[How to complete this task]:
Reproduce the lines below exactly, from the one containing "LIST YOUR PROPERTY" through the one containing "Kim et al. (2015): study US", both included. Leave out any pictures.

═════ Source data ═════

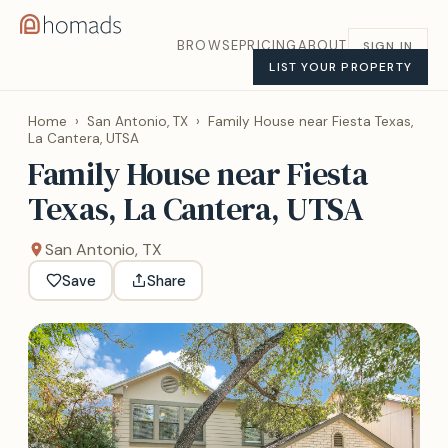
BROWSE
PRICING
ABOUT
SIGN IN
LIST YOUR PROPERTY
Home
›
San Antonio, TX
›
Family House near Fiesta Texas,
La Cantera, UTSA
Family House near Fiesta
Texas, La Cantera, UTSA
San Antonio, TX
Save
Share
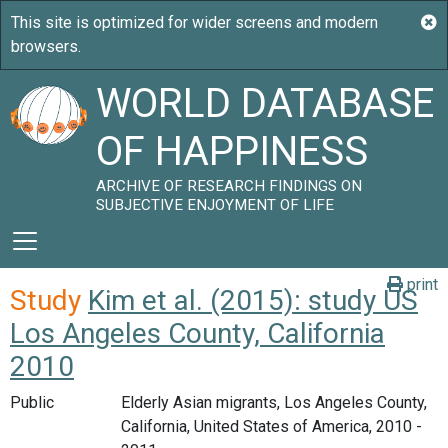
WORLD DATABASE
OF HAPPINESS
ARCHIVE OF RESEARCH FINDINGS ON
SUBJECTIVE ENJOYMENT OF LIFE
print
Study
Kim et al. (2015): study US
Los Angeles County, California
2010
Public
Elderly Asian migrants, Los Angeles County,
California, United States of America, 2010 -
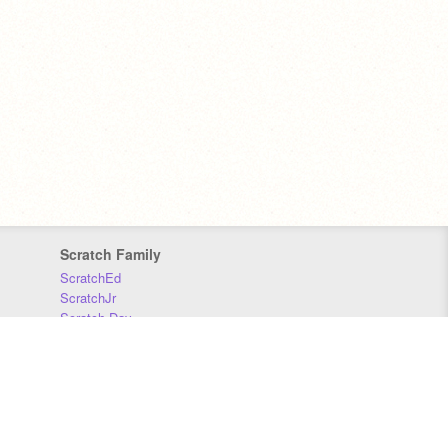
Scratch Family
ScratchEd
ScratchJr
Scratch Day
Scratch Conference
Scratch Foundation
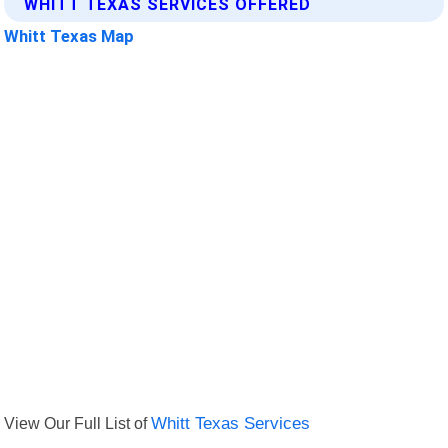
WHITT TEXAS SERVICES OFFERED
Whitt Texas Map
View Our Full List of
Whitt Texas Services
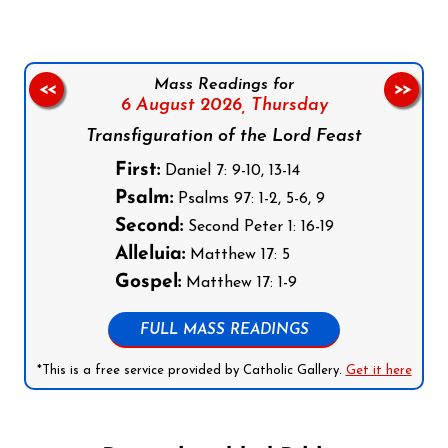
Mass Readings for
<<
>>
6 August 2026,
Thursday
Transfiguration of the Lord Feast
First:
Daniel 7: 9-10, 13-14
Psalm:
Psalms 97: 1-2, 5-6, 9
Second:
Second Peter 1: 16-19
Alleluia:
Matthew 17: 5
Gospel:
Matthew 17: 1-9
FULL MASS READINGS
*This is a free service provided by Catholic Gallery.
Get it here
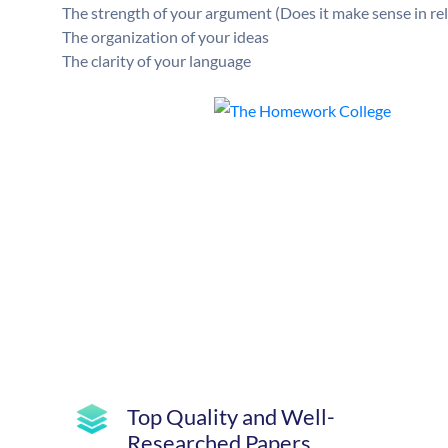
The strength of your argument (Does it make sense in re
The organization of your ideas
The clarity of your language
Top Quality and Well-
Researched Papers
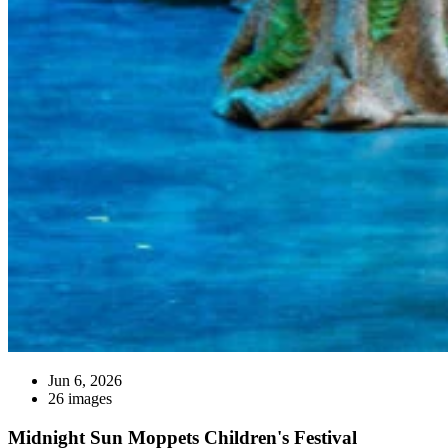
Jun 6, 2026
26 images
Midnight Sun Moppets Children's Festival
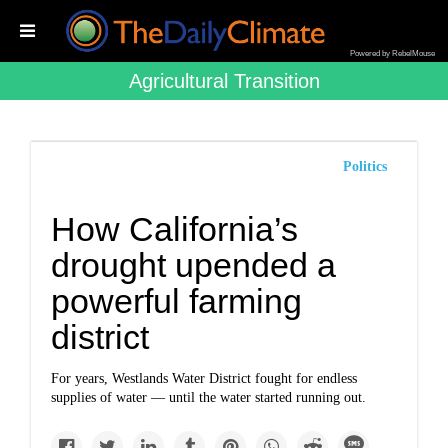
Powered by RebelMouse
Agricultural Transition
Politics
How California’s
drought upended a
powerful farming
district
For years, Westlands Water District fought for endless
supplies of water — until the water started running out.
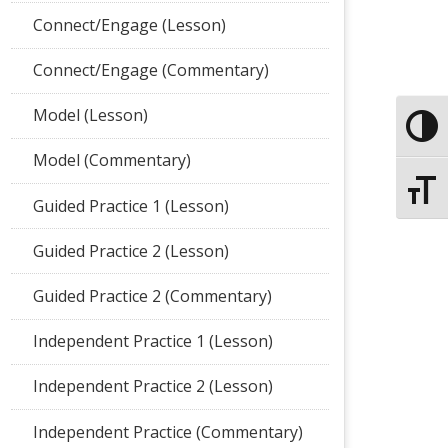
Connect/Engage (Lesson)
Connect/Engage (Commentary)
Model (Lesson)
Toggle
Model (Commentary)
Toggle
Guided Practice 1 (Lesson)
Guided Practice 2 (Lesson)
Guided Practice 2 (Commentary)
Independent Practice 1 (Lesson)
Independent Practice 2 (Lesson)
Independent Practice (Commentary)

═════

[Exercise output]:
LIST YOUR PROPERTY
Home
›
San Antonio, TX
›
Family House near Fiesta Texas,
La Cantera, UTSA
Family House near Fiesta
Texas, La Cantera, UTSA
San Antonio, TX
Save
Share
WORLD DATABASE
OF HAPPINESS
ARCHIVE OF RESEARCH FINDINGS ON
SUBJECTIVE ENJOYMENT OF LIFE
print
Study
Kim et al. (2015): study US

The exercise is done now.